[Collected data]
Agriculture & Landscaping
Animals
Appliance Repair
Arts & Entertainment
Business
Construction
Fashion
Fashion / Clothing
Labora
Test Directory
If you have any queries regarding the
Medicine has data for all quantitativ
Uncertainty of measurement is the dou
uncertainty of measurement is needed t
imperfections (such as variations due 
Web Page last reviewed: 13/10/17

...

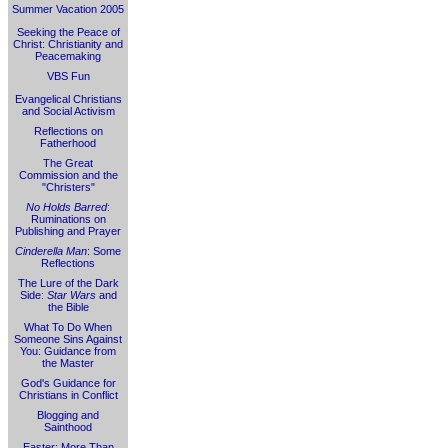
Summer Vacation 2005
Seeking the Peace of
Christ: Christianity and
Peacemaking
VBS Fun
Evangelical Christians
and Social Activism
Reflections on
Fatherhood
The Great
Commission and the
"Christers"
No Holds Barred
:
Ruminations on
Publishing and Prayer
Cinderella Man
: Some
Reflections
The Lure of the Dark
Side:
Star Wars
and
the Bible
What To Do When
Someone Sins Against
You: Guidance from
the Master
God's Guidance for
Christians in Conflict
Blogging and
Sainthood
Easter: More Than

...

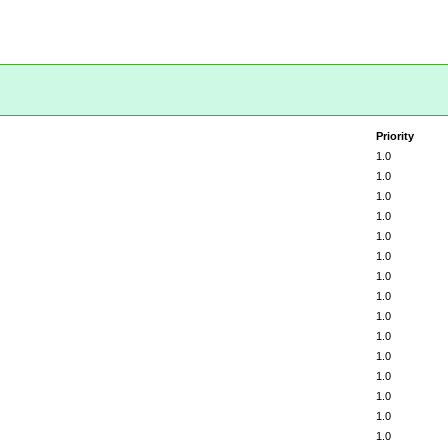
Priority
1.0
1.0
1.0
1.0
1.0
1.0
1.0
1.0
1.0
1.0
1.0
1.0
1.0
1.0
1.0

_Exercise requirements_
Look above for the line with "Fashion / Clothing" and the line with "Web Page last reviewed: 13/10/17". Write out those two lines and all the lines between them, exactly, and no others.

_Solution for this problem_
Fashion / Clothing
Labora
Test Directory
If you have any queries regarding the
Medicine has data for all quantitativ
Uncertainty of measurement is the dou
uncertainty of measurement is needed t
imperfections (such as variations due 
Web Page last reviewed: 13/10/17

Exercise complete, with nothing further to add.